Using the records that follow, copy every line containing the word "votre".

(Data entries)
[Start of section]

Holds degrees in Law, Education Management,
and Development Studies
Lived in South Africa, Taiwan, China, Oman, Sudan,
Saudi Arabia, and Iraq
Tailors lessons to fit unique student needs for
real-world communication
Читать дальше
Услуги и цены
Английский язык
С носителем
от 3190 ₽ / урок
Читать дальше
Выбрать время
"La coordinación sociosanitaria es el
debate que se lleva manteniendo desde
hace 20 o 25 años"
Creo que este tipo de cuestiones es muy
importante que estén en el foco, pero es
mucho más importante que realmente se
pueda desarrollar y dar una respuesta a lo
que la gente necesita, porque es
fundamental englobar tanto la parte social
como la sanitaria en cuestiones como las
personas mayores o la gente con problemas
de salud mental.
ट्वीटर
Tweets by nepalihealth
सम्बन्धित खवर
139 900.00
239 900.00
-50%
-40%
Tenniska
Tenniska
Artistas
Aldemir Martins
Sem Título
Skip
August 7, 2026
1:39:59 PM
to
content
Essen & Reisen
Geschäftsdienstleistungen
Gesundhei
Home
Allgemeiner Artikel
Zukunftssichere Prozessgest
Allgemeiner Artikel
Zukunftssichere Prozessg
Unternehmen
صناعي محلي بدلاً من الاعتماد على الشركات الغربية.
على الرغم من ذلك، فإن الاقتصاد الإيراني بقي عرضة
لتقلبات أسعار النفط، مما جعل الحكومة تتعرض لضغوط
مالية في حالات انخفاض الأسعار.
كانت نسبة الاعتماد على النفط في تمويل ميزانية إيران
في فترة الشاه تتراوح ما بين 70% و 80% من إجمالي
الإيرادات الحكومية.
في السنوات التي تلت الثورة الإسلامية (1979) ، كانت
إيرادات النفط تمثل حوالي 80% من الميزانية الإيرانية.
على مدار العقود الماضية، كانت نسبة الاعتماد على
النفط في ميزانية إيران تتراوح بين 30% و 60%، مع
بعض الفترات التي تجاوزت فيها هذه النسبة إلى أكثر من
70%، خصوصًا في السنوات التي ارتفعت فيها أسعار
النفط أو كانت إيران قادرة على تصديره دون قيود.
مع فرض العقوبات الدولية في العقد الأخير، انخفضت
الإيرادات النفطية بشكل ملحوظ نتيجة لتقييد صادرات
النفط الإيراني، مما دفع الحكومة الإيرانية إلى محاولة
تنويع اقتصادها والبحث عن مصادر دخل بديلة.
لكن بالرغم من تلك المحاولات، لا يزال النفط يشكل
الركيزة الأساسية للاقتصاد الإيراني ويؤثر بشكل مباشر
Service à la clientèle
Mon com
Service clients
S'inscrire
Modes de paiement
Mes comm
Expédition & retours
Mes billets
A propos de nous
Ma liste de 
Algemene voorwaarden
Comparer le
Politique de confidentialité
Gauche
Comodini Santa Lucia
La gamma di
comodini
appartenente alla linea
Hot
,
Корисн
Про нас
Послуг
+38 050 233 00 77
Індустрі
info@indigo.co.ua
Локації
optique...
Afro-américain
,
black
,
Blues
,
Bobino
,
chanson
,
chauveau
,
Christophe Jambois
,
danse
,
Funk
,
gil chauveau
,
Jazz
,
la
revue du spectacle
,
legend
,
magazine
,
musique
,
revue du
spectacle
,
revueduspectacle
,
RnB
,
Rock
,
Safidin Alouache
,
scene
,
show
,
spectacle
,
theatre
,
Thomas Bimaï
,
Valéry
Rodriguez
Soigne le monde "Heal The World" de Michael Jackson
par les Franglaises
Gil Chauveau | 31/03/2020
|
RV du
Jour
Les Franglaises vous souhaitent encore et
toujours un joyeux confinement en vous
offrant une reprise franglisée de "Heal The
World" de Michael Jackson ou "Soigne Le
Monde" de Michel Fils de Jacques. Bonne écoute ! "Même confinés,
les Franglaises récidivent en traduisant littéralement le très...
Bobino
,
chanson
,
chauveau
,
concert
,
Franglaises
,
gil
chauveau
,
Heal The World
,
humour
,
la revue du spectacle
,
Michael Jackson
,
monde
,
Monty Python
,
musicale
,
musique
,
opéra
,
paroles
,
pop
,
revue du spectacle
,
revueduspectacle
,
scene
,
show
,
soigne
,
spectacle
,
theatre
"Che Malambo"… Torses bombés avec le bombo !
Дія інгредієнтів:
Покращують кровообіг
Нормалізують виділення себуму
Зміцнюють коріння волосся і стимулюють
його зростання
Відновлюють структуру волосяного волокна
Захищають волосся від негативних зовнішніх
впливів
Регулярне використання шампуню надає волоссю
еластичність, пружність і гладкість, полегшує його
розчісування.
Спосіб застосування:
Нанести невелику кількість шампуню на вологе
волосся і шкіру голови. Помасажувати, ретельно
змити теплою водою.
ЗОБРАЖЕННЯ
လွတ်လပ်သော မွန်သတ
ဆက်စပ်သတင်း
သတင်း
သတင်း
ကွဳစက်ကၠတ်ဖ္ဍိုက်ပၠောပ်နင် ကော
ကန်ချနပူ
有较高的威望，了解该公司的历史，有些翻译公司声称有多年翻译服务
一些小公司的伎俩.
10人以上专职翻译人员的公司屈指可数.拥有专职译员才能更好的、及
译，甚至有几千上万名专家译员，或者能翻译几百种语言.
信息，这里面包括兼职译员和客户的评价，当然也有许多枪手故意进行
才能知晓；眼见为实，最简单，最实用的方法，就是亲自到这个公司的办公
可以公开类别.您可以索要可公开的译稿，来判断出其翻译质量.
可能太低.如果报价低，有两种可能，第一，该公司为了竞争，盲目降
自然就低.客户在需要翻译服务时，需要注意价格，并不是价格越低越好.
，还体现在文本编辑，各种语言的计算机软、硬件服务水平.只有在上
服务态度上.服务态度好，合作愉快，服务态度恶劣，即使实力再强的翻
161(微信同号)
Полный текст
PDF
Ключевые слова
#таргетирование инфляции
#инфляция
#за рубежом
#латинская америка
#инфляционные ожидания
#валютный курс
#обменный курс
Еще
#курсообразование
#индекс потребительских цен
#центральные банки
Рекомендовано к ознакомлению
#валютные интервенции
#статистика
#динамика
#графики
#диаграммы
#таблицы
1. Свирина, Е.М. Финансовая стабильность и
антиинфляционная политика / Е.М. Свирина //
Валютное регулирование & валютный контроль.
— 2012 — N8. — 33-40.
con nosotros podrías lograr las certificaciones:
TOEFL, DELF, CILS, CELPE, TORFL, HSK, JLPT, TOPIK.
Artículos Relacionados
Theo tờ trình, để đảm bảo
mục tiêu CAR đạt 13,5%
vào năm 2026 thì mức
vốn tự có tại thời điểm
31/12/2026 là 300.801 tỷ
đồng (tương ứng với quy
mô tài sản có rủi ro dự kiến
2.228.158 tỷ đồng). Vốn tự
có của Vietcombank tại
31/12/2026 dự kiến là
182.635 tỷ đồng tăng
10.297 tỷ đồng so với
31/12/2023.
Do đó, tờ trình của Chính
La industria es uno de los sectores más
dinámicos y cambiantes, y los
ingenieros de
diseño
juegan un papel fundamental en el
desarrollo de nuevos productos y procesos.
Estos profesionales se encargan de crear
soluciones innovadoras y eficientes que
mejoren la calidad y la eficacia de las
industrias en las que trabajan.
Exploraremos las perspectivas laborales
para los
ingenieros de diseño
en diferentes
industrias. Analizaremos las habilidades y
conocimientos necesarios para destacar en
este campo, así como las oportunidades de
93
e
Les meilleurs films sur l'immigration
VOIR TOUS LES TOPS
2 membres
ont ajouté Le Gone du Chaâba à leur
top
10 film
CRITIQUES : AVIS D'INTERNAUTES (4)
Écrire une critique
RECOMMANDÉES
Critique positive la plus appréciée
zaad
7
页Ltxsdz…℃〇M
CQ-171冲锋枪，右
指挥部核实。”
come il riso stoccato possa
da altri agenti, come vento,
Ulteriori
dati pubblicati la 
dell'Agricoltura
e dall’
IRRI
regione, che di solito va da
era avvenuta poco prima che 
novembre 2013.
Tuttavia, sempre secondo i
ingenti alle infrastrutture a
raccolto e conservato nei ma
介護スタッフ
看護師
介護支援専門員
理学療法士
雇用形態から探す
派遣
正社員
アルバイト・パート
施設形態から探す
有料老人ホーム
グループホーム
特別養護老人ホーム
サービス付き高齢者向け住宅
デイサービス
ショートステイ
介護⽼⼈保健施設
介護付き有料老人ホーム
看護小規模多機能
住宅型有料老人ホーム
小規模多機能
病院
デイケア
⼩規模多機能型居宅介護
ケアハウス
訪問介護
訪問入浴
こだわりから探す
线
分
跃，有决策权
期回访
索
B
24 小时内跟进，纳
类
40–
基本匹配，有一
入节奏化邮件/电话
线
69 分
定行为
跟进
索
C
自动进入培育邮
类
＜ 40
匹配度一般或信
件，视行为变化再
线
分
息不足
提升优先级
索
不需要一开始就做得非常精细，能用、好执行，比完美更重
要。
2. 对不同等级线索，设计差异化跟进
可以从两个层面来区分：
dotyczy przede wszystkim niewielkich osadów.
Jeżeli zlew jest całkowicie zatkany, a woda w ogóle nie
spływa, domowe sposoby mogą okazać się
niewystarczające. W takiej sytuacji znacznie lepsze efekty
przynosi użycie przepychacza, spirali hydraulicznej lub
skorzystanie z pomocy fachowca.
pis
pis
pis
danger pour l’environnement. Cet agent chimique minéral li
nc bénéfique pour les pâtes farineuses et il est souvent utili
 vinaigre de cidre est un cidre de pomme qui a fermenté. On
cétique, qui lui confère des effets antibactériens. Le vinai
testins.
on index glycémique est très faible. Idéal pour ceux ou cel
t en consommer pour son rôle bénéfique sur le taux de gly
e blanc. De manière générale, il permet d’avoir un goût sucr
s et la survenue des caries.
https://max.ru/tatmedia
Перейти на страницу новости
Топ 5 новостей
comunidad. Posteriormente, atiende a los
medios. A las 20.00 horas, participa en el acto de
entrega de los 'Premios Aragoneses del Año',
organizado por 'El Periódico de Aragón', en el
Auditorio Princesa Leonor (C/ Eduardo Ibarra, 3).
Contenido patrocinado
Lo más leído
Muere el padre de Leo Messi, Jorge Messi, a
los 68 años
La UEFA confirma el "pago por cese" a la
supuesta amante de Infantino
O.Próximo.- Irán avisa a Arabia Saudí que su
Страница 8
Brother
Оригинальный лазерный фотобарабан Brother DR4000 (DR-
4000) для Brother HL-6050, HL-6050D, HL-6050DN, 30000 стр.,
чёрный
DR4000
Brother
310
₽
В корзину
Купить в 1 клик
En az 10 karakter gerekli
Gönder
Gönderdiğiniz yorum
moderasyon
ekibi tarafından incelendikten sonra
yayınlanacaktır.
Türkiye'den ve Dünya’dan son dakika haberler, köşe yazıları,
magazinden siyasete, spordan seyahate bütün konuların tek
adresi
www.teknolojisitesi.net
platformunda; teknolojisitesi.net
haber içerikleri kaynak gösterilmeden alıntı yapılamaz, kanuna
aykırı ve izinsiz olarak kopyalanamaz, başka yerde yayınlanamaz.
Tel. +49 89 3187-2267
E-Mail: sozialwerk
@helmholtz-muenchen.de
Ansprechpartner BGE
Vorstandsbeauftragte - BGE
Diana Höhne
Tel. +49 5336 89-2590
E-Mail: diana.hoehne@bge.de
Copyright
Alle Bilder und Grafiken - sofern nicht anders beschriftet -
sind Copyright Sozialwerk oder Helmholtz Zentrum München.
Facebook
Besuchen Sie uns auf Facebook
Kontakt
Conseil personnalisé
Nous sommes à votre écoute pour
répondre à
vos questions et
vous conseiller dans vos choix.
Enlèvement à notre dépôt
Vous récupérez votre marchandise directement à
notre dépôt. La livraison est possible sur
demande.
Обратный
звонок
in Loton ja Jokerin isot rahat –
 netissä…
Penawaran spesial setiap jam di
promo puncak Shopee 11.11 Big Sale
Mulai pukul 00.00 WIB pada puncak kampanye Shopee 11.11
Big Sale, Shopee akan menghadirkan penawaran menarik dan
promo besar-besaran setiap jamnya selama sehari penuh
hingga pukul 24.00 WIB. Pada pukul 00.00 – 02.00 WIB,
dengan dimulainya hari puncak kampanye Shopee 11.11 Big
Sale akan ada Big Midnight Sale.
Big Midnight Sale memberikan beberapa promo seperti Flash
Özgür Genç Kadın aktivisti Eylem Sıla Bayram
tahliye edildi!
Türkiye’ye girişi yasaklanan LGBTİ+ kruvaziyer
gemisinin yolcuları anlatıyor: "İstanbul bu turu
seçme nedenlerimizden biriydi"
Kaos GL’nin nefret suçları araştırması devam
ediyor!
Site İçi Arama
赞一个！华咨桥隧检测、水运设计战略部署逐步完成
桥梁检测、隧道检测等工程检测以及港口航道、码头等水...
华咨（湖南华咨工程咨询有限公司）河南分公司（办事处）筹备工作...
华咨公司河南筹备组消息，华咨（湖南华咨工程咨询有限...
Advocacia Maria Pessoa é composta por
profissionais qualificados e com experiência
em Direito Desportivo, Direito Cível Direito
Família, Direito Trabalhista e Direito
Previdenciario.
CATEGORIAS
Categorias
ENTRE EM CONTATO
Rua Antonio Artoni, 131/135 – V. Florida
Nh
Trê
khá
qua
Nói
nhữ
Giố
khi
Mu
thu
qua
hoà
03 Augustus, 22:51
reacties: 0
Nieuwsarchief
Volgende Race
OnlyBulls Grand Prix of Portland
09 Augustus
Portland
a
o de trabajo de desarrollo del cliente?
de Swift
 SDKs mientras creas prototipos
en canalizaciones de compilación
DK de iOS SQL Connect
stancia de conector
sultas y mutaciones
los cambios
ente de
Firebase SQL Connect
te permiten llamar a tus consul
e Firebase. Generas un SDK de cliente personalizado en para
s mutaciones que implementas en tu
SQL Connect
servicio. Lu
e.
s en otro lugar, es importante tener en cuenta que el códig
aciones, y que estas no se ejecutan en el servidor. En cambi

[End of section]

[Solution to this exercise]
Nous sommes à votre écoute pour
Vous récupérez votre marchandise directement à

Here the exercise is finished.